**YOUR ASSIGNMENT**
Without the pictures, write out all the lines below exactly as they appear.

++++ DATASET

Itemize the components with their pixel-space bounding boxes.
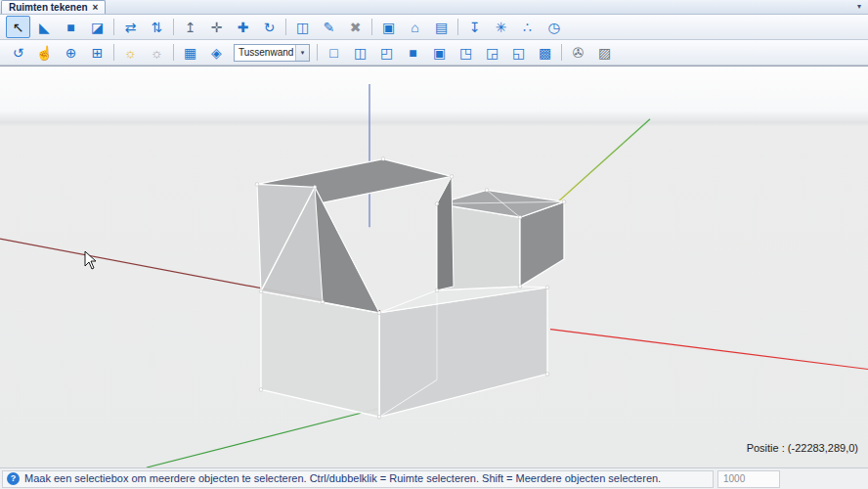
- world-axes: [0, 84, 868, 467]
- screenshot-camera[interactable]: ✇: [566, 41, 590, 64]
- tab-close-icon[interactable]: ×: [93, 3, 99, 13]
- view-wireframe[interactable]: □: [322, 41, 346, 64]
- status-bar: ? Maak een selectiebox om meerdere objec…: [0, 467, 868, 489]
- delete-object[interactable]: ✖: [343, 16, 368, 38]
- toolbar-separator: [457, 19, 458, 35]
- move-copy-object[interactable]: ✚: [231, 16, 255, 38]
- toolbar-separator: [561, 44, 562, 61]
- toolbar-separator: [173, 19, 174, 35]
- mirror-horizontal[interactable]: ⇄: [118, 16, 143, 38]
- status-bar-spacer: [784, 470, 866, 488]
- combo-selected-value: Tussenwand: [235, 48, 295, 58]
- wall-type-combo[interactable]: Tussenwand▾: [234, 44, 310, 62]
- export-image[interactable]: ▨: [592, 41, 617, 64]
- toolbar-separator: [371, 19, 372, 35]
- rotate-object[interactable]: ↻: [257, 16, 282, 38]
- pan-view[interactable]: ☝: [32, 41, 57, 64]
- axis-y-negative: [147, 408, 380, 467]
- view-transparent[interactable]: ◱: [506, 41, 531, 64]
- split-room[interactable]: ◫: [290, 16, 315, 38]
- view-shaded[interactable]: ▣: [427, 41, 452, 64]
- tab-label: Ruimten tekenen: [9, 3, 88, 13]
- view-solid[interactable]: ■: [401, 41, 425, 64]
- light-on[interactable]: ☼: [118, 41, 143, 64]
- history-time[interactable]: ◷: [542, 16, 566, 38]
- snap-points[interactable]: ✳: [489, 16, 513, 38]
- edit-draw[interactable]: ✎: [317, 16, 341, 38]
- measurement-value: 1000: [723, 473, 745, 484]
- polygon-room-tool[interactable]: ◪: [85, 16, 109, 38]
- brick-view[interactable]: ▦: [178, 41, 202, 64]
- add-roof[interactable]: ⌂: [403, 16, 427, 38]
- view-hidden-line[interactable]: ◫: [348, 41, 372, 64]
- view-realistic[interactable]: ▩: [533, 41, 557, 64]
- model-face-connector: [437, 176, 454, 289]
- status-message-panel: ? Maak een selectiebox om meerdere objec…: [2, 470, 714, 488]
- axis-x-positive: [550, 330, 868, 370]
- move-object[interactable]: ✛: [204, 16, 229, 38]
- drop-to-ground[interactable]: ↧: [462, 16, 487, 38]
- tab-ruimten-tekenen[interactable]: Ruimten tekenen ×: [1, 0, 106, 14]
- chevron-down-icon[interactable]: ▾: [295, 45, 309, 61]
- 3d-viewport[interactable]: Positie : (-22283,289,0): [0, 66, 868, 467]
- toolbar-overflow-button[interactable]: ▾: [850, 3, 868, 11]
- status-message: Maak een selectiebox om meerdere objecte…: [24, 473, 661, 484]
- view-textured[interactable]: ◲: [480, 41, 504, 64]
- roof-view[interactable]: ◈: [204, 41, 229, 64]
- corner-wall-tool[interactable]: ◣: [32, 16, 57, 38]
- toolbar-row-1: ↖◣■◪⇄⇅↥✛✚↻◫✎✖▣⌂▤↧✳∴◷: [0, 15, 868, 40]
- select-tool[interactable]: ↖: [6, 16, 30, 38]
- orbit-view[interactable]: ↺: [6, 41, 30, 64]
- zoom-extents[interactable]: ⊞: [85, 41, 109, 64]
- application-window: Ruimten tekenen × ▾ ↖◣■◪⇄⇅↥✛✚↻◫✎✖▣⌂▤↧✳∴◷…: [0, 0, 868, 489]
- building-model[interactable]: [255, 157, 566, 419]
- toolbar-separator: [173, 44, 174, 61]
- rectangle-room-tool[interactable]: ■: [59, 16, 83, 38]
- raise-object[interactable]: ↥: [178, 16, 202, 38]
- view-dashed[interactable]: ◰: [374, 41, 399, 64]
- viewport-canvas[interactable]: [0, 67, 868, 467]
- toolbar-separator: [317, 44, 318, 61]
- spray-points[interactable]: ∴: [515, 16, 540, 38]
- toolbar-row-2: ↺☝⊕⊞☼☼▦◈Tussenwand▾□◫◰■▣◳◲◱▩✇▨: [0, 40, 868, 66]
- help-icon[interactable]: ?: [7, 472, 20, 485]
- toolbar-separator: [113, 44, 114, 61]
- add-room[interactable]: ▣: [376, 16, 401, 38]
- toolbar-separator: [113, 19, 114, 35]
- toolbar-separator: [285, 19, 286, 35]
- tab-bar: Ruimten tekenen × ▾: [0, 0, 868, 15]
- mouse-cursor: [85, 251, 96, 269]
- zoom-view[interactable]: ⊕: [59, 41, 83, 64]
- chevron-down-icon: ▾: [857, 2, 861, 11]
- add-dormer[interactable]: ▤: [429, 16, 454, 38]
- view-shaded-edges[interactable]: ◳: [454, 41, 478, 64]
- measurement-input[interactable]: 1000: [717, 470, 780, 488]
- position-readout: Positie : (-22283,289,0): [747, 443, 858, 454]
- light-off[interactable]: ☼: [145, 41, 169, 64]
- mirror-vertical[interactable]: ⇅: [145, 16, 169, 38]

++++++++

**RESPONSE BOX**
Itemize the components with their pixel-space bounding boxes.
- world-axes: [0, 84, 868, 467]
- screenshot-camera[interactable]: ✇: [566, 41, 590, 64]
- tab-close-icon[interactable]: ×: [93, 3, 99, 13]
- view-wireframe[interactable]: □: [322, 41, 346, 64]
- status-bar: ? Maak een selectiebox om meerdere objec…: [0, 467, 868, 489]
- delete-object[interactable]: ✖: [343, 16, 368, 38]
- toolbar-separator: [457, 19, 458, 35]
- move-copy-object[interactable]: ✚: [231, 16, 255, 38]
- toolbar-separator: [561, 44, 562, 61]
- toolbar-separator: [173, 19, 174, 35]
- mirror-horizontal[interactable]: ⇄: [118, 16, 143, 38]
- status-bar-spacer: [784, 470, 866, 488]
- combo-selected-value: Tussenwand: [235, 48, 295, 58]
- wall-type-combo[interactable]: Tussenwand▾: [234, 44, 310, 62]
- export-image[interactable]: ▨: [592, 41, 617, 64]
- toolbar-separator: [371, 19, 372, 35]
- rotate-object[interactable]: ↻: [257, 16, 282, 38]
- pan-view[interactable]: ☝: [32, 41, 57, 64]
- axis-y-negative: [147, 408, 380, 467]
- view-transparent[interactable]: ◱: [506, 41, 531, 64]
- split-room[interactable]: ◫: [290, 16, 315, 38]
- view-shaded[interactable]: ▣: [427, 41, 452, 64]
- tab-label: Ruimten tekenen: [9, 3, 88, 13]
- view-solid[interactable]: ■: [401, 41, 425, 64]
- light-on[interactable]: ☼: [118, 41, 143, 64]
- history-time[interactable]: ◷: [542, 16, 566, 38]
- snap-points[interactable]: ✳: [489, 16, 513, 38]
- edit-draw[interactable]: ✎: [317, 16, 341, 38]
- measurement-value: 1000: [723, 473, 745, 484]
- polygon-room-tool[interactable]: ◪: [85, 16, 109, 38]
- brick-view[interactable]: ▦: [178, 41, 202, 64]
- add-roof[interactable]: ⌂: [403, 16, 427, 38]
- view-hidden-line[interactable]: ◫: [348, 41, 372, 64]
- view-realistic[interactable]: ▩: [533, 41, 557, 64]
- model-face-connector: [437, 176, 454, 289]
- status-message-panel: ? Maak een selectiebox om meerdere objec…: [2, 470, 714, 488]
- axis-x-positive: [550, 330, 868, 370]
- move-object[interactable]: ✛: [204, 16, 229, 38]
- drop-to-ground[interactable]: ↧: [462, 16, 487, 38]
- tab-ruimten-tekenen[interactable]: Ruimten tekenen ×: [1, 0, 106, 14]
- chevron-down-icon[interactable]: ▾: [295, 45, 309, 61]
- 3d-viewport[interactable]: Positie : (-22283,289,0): [0, 66, 868, 467]
- toolbar-overflow-button[interactable]: ▾: [850, 3, 868, 11]
- status-message: Maak een selectiebox om meerdere objecte…: [24, 473, 661, 484]
- view-textured[interactable]: ◲: [480, 41, 504, 64]
- roof-view[interactable]: ◈: [204, 41, 229, 64]
- corner-wall-tool[interactable]: ◣: [32, 16, 57, 38]
- toolbar-row-1: ↖◣■◪⇄⇅↥✛✚↻◫✎✖▣⌂▤↧✳∴◷: [0, 15, 868, 40]
- select-tool[interactable]: ↖: [6, 16, 30, 38]
- orbit-view[interactable]: ↺: [6, 41, 30, 64]
- zoom-extents[interactable]: ⊞: [85, 41, 109, 64]
- application-window: Ruimten tekenen × ▾ ↖◣■◪⇄⇅↥✛✚↻◫✎✖▣⌂▤↧✳∴◷…: [0, 0, 868, 489]
- building-model[interactable]: [255, 157, 566, 419]
- toolbar-separator: [173, 44, 174, 61]
- rectangle-room-tool[interactable]: ■: [59, 16, 83, 38]
- raise-object[interactable]: ↥: [178, 16, 202, 38]
- view-dashed[interactable]: ◰: [374, 41, 399, 64]
- viewport-canvas[interactable]: [0, 67, 868, 467]
- toolbar-separator: [317, 44, 318, 61]
- spray-points[interactable]: ∴: [515, 16, 540, 38]
- toolbar-row-2: ↺☝⊕⊞☼☼▦◈Tussenwand▾□◫◰■▣◳◲◱▩✇▨: [0, 40, 868, 66]
- help-icon[interactable]: ?: [7, 472, 20, 485]
- toolbar-separator: [113, 44, 114, 61]
- add-room[interactable]: ▣: [376, 16, 401, 38]
- toolbar-separator: [113, 19, 114, 35]
- toolbar-separator: [285, 19, 286, 35]
- tab-bar: Ruimten tekenen × ▾: [0, 0, 868, 15]
- mouse-cursor: [85, 251, 96, 269]
- zoom-view[interactable]: ⊕: [59, 41, 83, 64]
- chevron-down-icon: ▾: [857, 2, 861, 11]
- add-dormer[interactable]: ▤: [429, 16, 454, 38]
- view-shaded-edges[interactable]: ◳: [454, 41, 478, 64]
- measurement-input[interactable]: 1000: [717, 470, 780, 488]
- position-readout: Positie : (-22283,289,0): [747, 443, 858, 454]
- light-off[interactable]: ☼: [145, 41, 169, 64]
- mirror-vertical[interactable]: ⇅: [145, 16, 169, 38]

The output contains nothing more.